Last year, reports were coming in of heavy hunting pressure at the Forsyth Township GEMS.
“And he was excited because it was proof that the work that he and Brian put together out here did exactly what we thought it would do,” Minzey said. “We were not only able to sustain high hunting pressure but high bird populations at the same time.
“For me, that’s the essence of Bill.”
Rollo started his DNR career as a wildlife assistant in Traverse City, and was later promoted to wildlife technician in Escanaba. He eventually transferred to Marquette, where he was responsible for wildlife management on state-managed lands in Marquette and Alger counties.
DNR upland game bird specialist Al Stewart also spoke at the Friday event.
“What’s great about this is, you know, here is the support of all the businesses,” Stewart said, pointing to the kiosk that also shows the variety of habitats. “Here are the partners that have contributed to it.”

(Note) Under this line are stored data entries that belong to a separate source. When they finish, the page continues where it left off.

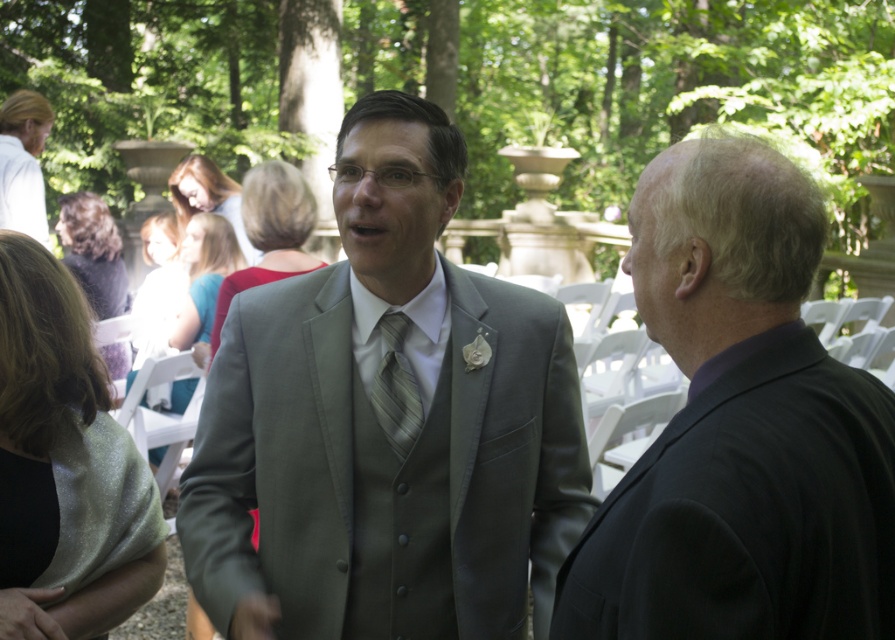 Is matte gray suit at center below striped silk tie at center?

Incorrect, matte gray suit at center is not positioned below striped silk tie at center.

Who is shorter, matte gray suit at center or striped silk tie at center?

With less height is striped silk tie at center.

Which is behind, point (303, 586) or point (403, 326)?

The point (403, 326) is behind.

Find the location of `matte gray suit at center`. matte gray suit at center is located at coordinates (x=380, y=428).

This screenshot has height=640, width=895. What do you see at coordinates (380, 428) in the screenshot?
I see `matte gray suit at center` at bounding box center [380, 428].

Locate an element on the screen. Image resolution: width=895 pixels, height=640 pixels. matte gray suit at center is located at coordinates (380, 428).

At what (x,y) coordinates should I click in order to perform the action: click on matte gray suit at center. Please return your answer as a coordinate pair (x, y). The height and width of the screenshot is (640, 895). Looking at the image, I should click on (380, 428).

Who is lower down, dark purple suit at right or striped silk tie at center?

dark purple suit at right is below.

What do you see at coordinates (740, 428) in the screenshot?
I see `dark purple suit at right` at bounding box center [740, 428].

Is point (629, 205) behind point (394, 419)?

No, it is in front of (394, 419).

Where is `dark purple suit at right`? The image size is (895, 640). dark purple suit at right is located at coordinates (740, 428).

And ruffed grouse isn’t the only species that will benefit from the GEMS. Young forests, he said, contribute to the survival of other species.
For example, according to the description of the site on the kiosk, animals like the snowshoe hare, whitetail deer and chestnut-sided warbler also benefit.
“It’s the GEMS concept, like Terry talked about, that pulls it all together, pulls in the people, the economics, the resources, all into one place,” Stewart said. “And that’s where Bill helped make things happen.”
The DNR is making walk-in GEMS across the Upper and northern Lower peninsulas to provide hunting opportunities and boost the economy, among other goals.
Grouse like aspen forests as they provide breeding habitat and protection from predators. The flower buds on the mature trees also provide food for grouse during the winter and in the spring when the snow cuts off ground feeding.
At a GEMS, aspen stands must be clear-cut to create saplings, which is part of the site’s management plan.
Reggie Durant of the Mid-Upper Peninsula Chapter of Ruffed Grouse Society said he knew Rollo on a “conservation/wildlife level” and called him a hard worker.
“Hard work, sweat equity – that’s why we have this GEMS right now, because he was totally committed to it, and we miss him and appreciate him,” Durant said.